Египет был и силен и слаб. Силен, потому что Закон Маат продолжал существовать и действовать, преодолевая людское ничтожество; слаб, потому что мир менялся, все больше и больше уступая место жестокости, алчности и эгоизму. Безусловно, фараоны будут до конца бороться, чтобы царствовала богиня Маат, воплощение вечного закона, справедливости, любви, связывающей между собой стихии и составляющие жизни. Ибо они знали, что без Маат мир станет полем битвы, где варвары будут сражаться все ожесточеннее за увеличение своих привилегий и уничтожение веры в богов.

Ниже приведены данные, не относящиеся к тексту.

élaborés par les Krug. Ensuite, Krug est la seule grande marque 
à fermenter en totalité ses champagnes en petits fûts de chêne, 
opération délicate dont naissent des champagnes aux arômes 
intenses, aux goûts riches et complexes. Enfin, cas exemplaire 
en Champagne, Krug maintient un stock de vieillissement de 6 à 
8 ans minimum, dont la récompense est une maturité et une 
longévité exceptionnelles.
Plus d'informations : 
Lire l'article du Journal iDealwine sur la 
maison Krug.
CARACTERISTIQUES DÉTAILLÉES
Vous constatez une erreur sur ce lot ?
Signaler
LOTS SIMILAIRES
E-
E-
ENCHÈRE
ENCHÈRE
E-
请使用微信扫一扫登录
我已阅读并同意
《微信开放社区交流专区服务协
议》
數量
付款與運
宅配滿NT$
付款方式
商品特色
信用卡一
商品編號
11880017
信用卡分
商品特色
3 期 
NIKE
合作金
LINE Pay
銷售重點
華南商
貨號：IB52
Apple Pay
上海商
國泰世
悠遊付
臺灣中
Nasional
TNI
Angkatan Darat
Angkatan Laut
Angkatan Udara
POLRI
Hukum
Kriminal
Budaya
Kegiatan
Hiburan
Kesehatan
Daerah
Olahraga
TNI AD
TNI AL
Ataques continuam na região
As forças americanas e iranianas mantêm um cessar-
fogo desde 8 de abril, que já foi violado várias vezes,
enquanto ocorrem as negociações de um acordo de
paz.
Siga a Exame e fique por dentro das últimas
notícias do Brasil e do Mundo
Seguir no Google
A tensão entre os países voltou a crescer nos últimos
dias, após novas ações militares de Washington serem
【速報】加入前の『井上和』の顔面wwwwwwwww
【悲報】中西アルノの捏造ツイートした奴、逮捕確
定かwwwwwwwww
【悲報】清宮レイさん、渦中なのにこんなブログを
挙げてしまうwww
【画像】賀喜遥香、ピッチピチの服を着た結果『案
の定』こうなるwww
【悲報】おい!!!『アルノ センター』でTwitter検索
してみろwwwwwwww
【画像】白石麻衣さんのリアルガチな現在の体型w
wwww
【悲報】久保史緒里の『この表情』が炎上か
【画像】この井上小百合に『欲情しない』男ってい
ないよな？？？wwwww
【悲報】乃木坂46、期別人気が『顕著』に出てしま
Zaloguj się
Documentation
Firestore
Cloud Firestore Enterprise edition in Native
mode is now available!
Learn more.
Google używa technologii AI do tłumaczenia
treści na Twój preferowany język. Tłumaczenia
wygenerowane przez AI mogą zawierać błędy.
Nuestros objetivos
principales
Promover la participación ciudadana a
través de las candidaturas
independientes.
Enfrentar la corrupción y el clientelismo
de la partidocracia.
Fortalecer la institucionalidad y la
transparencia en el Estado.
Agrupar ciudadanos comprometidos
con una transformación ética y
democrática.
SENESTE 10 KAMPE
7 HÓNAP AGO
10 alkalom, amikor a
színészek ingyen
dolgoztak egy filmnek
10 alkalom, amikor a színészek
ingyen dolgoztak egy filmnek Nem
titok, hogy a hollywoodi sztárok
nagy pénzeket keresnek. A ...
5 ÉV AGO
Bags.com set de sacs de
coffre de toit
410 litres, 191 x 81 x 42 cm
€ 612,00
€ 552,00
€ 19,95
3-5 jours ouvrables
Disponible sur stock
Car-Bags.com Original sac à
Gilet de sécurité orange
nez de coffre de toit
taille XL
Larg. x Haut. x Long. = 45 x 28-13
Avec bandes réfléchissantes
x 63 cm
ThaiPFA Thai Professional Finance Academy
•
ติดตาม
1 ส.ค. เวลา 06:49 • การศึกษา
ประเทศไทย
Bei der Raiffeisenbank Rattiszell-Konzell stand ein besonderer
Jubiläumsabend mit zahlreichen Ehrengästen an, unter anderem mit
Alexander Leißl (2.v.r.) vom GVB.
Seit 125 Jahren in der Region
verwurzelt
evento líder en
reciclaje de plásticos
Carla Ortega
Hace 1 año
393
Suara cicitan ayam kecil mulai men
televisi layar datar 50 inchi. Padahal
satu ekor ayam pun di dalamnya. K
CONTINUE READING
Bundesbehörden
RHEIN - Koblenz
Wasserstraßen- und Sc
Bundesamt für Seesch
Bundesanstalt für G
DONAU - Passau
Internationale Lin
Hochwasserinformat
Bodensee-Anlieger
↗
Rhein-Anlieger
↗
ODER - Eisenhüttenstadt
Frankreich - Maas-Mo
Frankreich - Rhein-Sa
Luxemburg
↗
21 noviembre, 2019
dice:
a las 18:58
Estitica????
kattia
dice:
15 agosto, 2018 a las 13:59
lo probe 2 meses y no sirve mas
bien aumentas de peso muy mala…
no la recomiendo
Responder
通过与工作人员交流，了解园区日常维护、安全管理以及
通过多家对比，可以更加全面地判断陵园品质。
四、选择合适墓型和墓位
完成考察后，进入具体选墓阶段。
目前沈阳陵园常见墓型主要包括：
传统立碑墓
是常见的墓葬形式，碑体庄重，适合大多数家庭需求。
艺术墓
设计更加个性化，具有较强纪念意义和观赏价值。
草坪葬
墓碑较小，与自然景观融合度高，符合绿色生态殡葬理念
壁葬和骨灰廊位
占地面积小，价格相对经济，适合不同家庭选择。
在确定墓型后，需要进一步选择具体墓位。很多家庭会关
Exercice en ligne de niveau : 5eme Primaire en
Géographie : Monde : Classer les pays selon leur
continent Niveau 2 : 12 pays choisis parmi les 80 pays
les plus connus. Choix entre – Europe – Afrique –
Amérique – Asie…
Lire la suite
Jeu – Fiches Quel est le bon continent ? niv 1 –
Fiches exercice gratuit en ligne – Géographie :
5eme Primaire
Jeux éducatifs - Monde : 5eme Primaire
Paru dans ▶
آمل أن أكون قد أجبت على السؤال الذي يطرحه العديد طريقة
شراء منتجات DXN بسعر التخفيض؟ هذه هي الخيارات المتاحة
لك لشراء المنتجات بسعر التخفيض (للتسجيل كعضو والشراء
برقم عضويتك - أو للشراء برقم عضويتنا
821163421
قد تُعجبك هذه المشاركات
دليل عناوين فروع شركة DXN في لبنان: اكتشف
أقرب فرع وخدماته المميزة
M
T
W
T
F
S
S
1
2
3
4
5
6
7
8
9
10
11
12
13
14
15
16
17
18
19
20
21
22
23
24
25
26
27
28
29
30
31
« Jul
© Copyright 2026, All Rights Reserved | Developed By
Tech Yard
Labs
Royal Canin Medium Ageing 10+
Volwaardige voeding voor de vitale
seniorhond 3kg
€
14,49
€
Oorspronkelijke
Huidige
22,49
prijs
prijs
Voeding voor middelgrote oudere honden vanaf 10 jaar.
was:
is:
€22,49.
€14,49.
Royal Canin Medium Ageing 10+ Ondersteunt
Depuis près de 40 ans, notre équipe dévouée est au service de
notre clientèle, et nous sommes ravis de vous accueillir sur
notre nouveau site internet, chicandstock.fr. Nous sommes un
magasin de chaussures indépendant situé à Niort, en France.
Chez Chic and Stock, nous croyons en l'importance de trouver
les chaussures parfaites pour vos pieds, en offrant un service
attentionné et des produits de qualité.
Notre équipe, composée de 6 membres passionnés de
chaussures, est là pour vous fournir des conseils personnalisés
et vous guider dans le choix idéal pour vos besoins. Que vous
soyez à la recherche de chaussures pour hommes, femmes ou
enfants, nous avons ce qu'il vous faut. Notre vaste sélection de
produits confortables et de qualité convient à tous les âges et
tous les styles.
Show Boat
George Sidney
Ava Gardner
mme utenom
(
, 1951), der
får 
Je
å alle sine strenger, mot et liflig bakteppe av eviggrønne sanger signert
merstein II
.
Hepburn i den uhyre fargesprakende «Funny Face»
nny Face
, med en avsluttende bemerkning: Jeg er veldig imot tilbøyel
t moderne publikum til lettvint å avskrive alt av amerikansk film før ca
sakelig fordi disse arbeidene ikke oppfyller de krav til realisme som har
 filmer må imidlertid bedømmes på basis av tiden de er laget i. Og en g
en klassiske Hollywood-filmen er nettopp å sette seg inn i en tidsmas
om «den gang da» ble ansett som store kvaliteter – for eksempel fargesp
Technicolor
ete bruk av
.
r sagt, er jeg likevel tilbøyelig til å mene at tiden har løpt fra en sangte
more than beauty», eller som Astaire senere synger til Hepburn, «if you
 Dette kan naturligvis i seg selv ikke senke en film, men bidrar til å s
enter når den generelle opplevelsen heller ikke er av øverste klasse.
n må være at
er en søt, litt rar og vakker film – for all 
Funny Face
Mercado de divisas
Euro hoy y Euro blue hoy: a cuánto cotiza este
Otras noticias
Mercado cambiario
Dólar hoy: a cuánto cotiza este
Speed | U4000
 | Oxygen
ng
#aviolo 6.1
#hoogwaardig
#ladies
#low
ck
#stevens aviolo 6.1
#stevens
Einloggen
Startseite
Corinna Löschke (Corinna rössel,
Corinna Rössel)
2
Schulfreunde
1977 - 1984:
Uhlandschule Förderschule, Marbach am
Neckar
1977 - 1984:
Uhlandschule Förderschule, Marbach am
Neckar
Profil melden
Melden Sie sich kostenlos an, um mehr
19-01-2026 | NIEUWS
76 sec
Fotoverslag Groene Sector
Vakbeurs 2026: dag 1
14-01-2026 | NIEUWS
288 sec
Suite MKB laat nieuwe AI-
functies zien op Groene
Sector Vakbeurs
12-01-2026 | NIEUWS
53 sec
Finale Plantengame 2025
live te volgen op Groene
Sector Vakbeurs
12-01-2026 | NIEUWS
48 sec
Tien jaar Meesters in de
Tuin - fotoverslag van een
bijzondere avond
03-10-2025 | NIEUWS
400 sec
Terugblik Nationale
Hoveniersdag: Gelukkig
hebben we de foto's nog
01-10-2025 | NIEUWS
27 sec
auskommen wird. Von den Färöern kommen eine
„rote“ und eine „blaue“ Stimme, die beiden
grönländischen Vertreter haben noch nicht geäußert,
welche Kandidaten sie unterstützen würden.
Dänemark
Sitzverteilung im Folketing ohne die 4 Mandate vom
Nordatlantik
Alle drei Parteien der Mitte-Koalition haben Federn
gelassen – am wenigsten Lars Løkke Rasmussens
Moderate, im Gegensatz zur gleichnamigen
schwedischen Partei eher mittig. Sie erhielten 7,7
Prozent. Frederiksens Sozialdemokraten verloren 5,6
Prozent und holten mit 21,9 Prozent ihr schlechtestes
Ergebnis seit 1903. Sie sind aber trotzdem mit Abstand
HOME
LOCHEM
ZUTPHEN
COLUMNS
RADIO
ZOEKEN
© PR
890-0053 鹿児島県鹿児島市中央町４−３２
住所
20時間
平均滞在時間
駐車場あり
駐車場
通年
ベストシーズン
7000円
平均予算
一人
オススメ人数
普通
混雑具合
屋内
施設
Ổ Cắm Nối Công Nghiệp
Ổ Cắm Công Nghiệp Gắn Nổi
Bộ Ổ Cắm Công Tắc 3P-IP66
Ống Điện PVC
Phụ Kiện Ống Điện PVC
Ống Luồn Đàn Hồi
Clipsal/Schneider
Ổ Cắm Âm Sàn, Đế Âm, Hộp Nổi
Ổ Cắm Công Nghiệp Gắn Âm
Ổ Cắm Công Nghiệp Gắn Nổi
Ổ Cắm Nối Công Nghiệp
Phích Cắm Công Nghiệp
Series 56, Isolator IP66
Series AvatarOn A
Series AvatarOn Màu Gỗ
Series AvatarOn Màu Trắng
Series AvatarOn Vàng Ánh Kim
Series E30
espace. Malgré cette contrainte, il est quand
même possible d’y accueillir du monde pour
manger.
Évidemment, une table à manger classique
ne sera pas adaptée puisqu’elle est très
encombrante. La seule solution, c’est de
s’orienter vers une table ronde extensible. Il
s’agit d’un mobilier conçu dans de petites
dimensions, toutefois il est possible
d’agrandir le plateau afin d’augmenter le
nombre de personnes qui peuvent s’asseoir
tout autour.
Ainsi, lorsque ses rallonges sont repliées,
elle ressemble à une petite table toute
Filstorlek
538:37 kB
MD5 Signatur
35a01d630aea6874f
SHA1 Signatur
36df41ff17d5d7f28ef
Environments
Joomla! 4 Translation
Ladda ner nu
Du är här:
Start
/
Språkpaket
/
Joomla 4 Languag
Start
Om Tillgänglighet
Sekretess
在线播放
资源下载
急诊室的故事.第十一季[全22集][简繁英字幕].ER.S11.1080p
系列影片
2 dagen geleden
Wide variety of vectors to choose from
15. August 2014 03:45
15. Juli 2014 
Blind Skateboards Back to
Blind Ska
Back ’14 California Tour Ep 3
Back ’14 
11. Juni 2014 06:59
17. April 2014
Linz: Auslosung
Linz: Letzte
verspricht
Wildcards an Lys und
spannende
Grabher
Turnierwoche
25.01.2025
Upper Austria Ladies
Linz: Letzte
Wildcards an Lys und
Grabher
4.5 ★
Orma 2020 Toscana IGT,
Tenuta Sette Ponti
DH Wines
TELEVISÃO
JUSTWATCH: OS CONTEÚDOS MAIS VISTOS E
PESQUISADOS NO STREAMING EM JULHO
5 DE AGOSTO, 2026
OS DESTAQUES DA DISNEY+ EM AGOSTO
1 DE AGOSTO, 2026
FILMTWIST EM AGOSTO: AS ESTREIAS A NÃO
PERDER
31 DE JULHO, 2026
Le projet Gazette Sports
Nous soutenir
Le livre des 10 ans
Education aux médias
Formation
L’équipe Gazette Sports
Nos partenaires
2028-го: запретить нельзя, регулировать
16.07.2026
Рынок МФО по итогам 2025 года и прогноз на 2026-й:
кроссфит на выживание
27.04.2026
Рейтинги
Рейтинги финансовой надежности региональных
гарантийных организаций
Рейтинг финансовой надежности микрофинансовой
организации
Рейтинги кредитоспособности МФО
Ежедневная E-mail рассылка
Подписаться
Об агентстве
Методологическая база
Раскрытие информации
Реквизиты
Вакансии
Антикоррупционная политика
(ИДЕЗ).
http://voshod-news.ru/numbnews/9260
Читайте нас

Утвердить Маат вместо хаоса, насилия, несправедливости, лжи и ненависти — такова была задача Фараона, выполняемая при содействии невидимых сил. А то, что требовал император хеттов — противоречило Маат.
Стражник впустил Аша, одетого в льняную тунику и элегантную рубашку с длинными рукавами.
— Я бы не хотел работать в таком кабинете, как этот, — сказал он Рамзесу, — он и впрямь слишком прост и строг.
— Мой отец не любил пышной обстановки, я тоже.
— Да, быть Фараоном не простое занятие, те, кто тебе завидуют, дураки или неверующие. Твое Величество приняло решение?
— Я принял решение.
— Мне удалось тебя убедить?
— Нет, Аша.
Верховный сановник посмотрел на карту Ближнего Востока:
— Этого я и боялся.
— Требования Хаттусили — это оскорбление. Согласиться на них — значит нарушить Закон Фараонов.
Аша ткнул указательным пальцем на территорию Хеттской империи:
— Отказ равноценен объявлению войны, государь.
— Ты осуждаешь мое решение?
— Это решение Фараона и Рамзеса Великого. Твой отец поступил бы так же.
— Ты испытывал меня?
— Я выполнял свою работу и стремился сохранить мир. Разве был бы я другом Рамзеса, если б не подверг его испытанию?